Formation evaluation in low porosity, low salinity, and high temperature reservoirs poses many challenges. The environment is hostile to many logging tools due to their temperature limits and there is greater uncertainty related to petrophysical parameters compared with conventional formations. Additionally, in low porosity and low salinity reservoirs, resistivity contrast between hydrocarbon and water filled rocks is often missing. This extended abstract presents a case study from offshore WA where a petrophysical model has been created with logging while drilling measurements including spectroscopy data to improve estimation of mineralogy, clay volume and porosity, thereby reducing saturation evaluation uncertainty. Spectroscopy measurements can be analysed to derive dry weight elemental concentrations of various elements such as silicon, calcium, iron, and sulfur. These concentrations have been subsequently used as input to compute a multi-mineral petrophysical model using a least squares inversion technique.

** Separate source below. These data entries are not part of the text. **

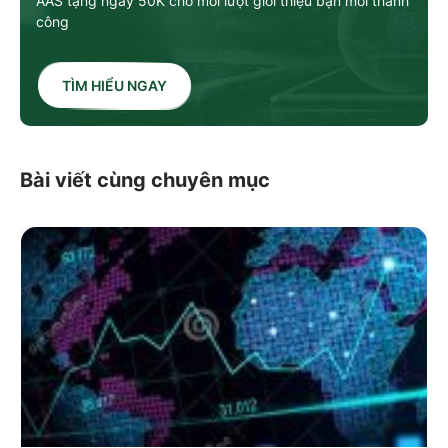
AAS tặng ngay 50K cho mỗi lượt giới thiệu bạn mới thành
công
TÌM HIỂU NGAY
Bài viết cùng chuyên mục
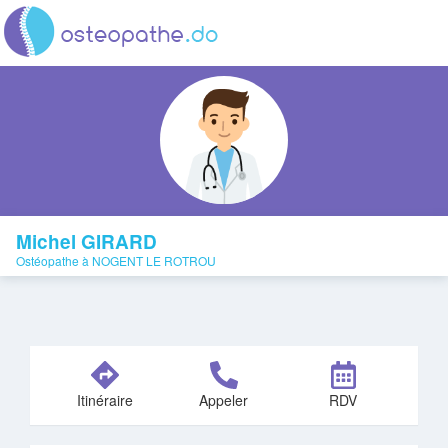
Michel GIRARD
Ostéopathe à NOGENT LE ROTROU
Itinéraire
Appeler
RDV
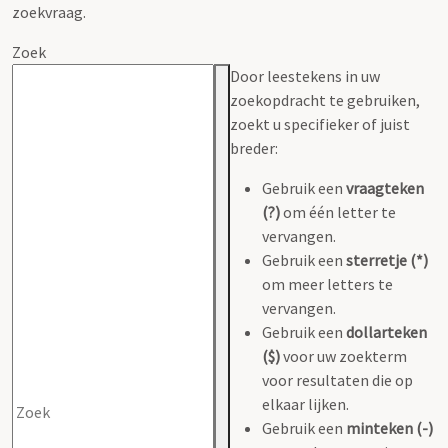
zoekvraag.
Zoek
Door leestekens in uw
zoekopdracht te gebruiken,
zoekt u specifieker of juist
breder:
Gebruik een
vraagteken
(?)
om één letter te
vervangen.
Gebruik een
sterretje (*)
om meer letters te
vervangen.
Gebruik een
dollarteken
($)
voor uw zoekterm
voor resultaten die op
elkaar lijken.
Gebruik een
minteken (-)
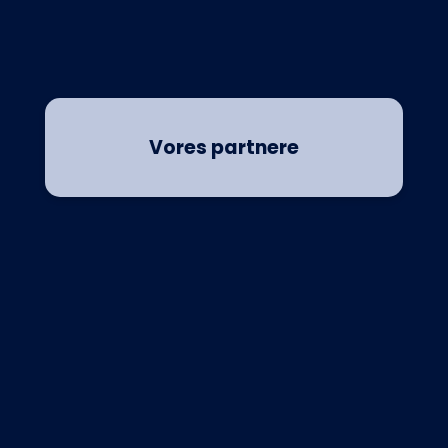
Vores partnere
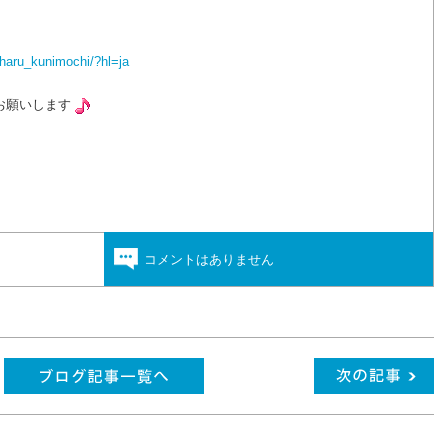
haru_kunimochi/?hl=ja
お願いします
コメントはありません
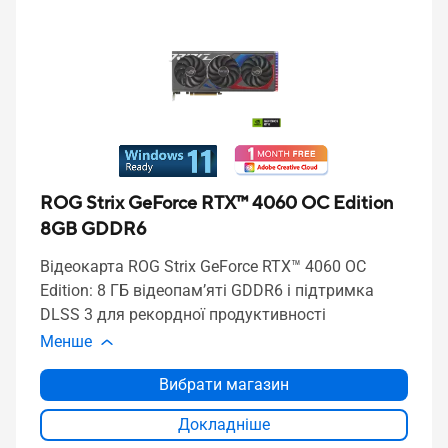
ROG Strix GeForce RTX™ 4060 OC Edition
8GB GDDR6
Відеокарта ROG Strix GeForce RTX™ 4060 OC
Edition: 8 ГБ відеопам’яті GDDR6 і підтримка
DLSS 3 для рекордної продуктивності
Менше
Вибрати магазин
Докладніше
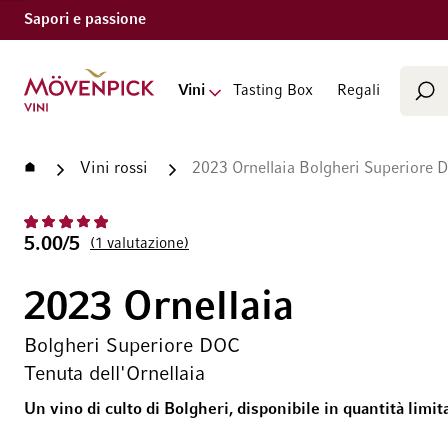
Sapori e passione
Cerca
Vai alla Home Page
Vini
Tasting Box
Regali
Cer
Home
Vini rossi
2023 Ornellaia Bolgheri Superiore D
5.00/5
1
valutazione
2023 Ornellaia
Bolgheri Superiore DOC
Tenuta dell'Ornellaia
Un vino di culto di Bolgheri, disponibile in quantità limit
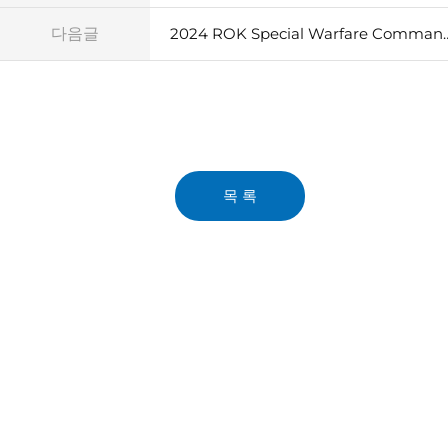
다음글
2024 ROK Special Warf
목 록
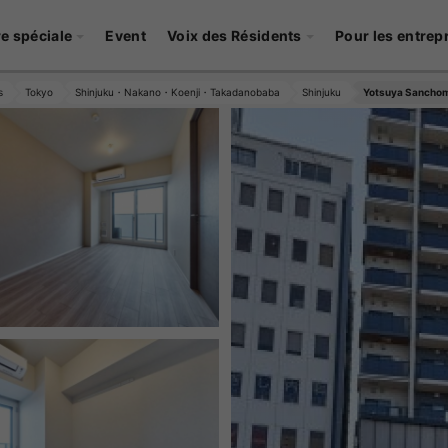
re spéciale
Event
Voix des Résidents
Pour les entrep
s
Tokyo
Shinjuku・Nakano・Koenji・Takadanobaba
Shinjuku
Yotsuya Sanchom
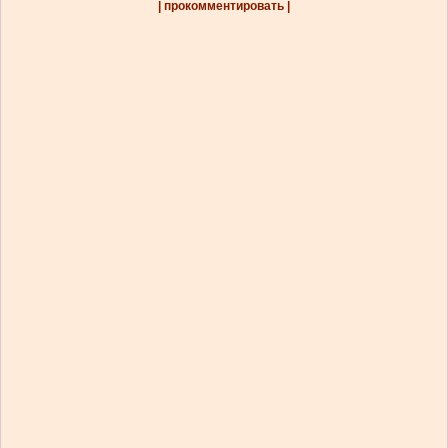
| прокомментировать |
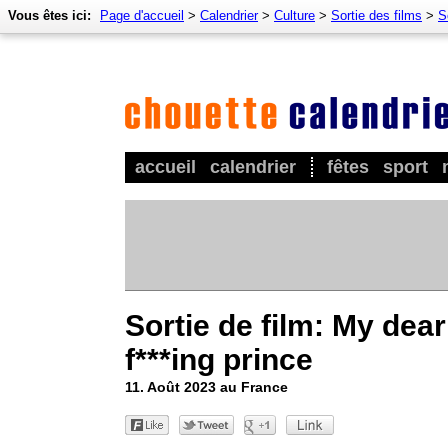
Vous êtes ici:
Page d'accueil
>
Calendrier
>
Culture
>
Sortie des films
>
S
accueil
calendrier
fêtes
sport
Sortie de film: My dear
f***ing prince
11. Août 2023 au France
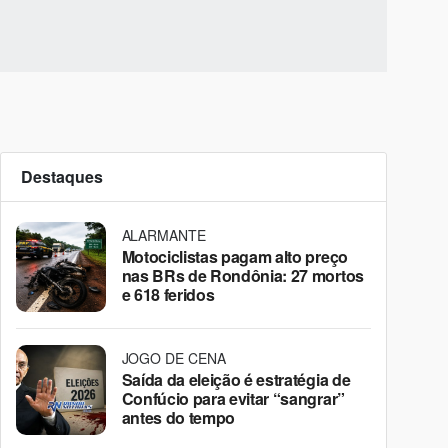
Destaques
ALARMANTE
Motociclistas pagam alto preço
nas BRs de Rondônia: 27 mortos
e 618 feridos
JOGO DE CENA
Saída da eleição é estratégia de
Confúcio para evitar “sangrar”
antes do tempo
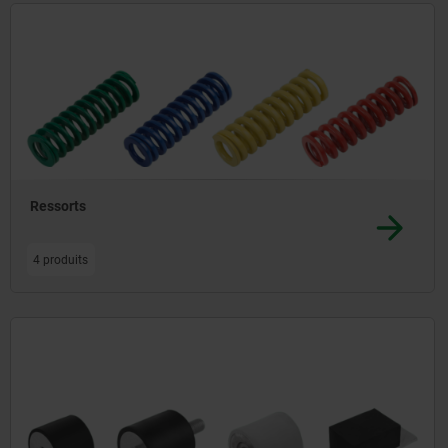
processus de rotation et de pivotement - par ex
Ressorts
4 produits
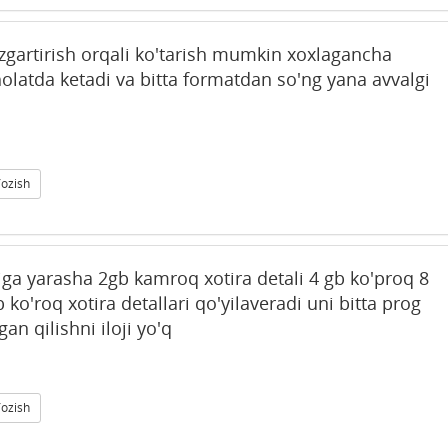
 ozgartirish orqali ko'tarish mumkin xoxlagancha
atda ketadi va bitta formatdan so'ng yana avvalgi
Yozish
'ziga yarasha 2gb kamroq xotira detali 4 gb ko'proq 8
 ko'roq xotira detallari qo'yilaveradi uni bitta prog
an qilishni iloji yo'q
Yozish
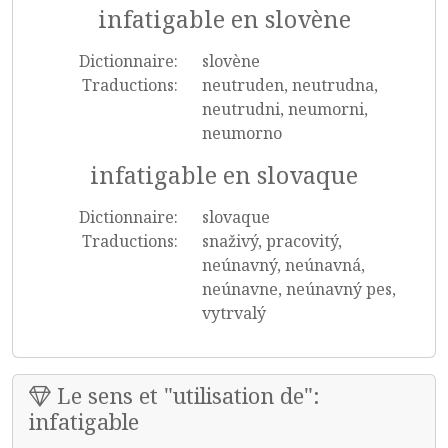
infatigable en slovène
Dictionnaire:
slovène
Traductions:
neutruden, neutrudna,
neutrudni, neumorni,
neumorno
infatigable en slovaque
Dictionnaire:
slovaque
Traductions:
snaživý, pracovitý,
neúnavný, neúnavná,
neúnavne, neúnavný pes,
vytrvalý
Le sens et "utilisation de":
infatigable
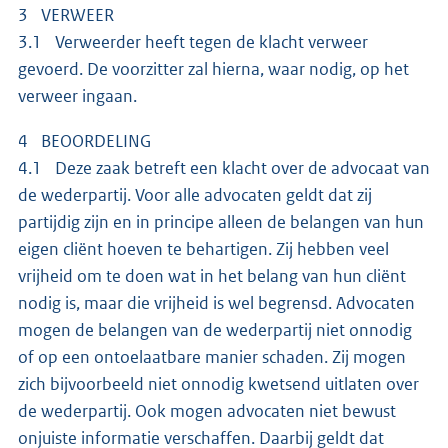
3 VERWEER
3.1 Verweerder heeft tegen de klacht verweer
gevoerd. De voorzitter zal hierna, waar nodig, op het
verweer ingaan.
4 BEOORDELING
4.1 Deze zaak betreft een klacht over de advocaat van
de wederpartij. Voor alle advocaten geldt dat zij
partijdig zijn en in principe alleen de belangen van hun
eigen cliënt hoeven te behartigen. Zij hebben veel
vrijheid om te doen wat in het belang van hun cliënt
nodig is, maar die vrijheid is wel begrensd. Advocaten
mogen de belangen van de wederpartij niet onnodig
of op een ontoelaatbare manier schaden. Zij mogen
zich bijvoorbeeld niet onnodig kwetsend uitlaten over
de wederpartij. Ook mogen advocaten niet bewust
onjuiste informatie verschaffen. Daarbij geldt dat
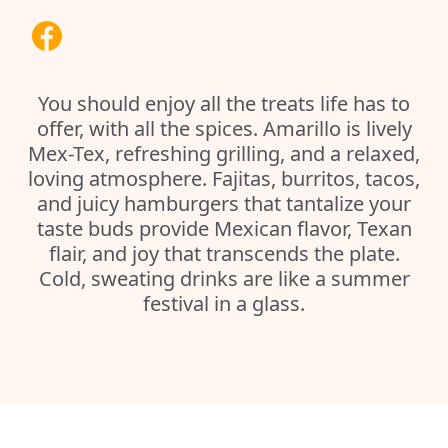
You should enjoy all the treats life has to
offer, with all the spices. Amarillo is lively
Mex-Tex, refreshing grilling, and a relaxed,
loving atmosphere. Fajitas, burritos, tacos,
and juicy hamburgers that tantalize your
taste buds provide Mexican flavor, Texan
flair, and joy that transcends the plate.
Cold, sweating drinks are like a summer
festival in a glass.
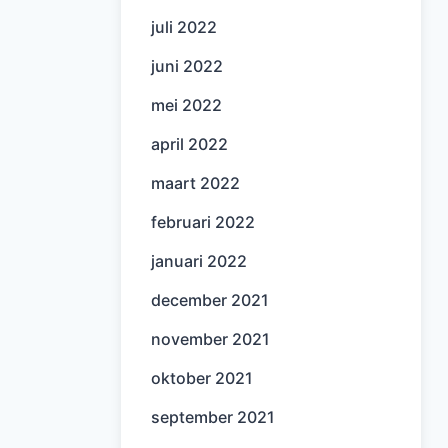
juli 2022
juni 2022
mei 2022
april 2022
maart 2022
februari 2022
januari 2022
december 2021
november 2021
oktober 2021
september 2021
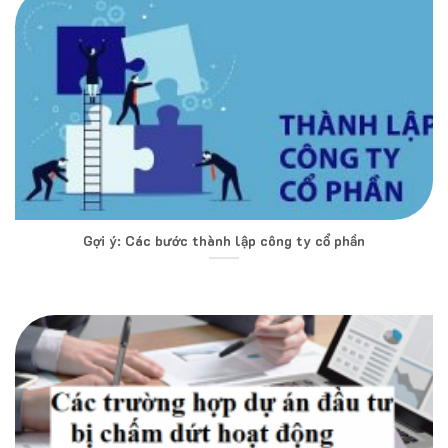
Gợi ý: Các bước thành lập công ty cổ phần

We demonstrate that spectroscopy can be used independently to obtain an accurate volume of clay instead of gamma ray, spontaneous potential, or porosity logs. Moreover, matrix properties such as grain density, which enhance the accuracy of porosity estimation derived from bulk density, are also derived from spectroscopy dataset. Good agreement with core validates the petrophysical model. Also demonstrated is how the petrophysical model reduces the uncertainty in clay volume and porosity, from which more accurate water saturation can be derived in these tight reservoirs. Calibrating the spectroscopy information to core data allows the mineralogical and geological model to be extended to the intervals where core data are not available.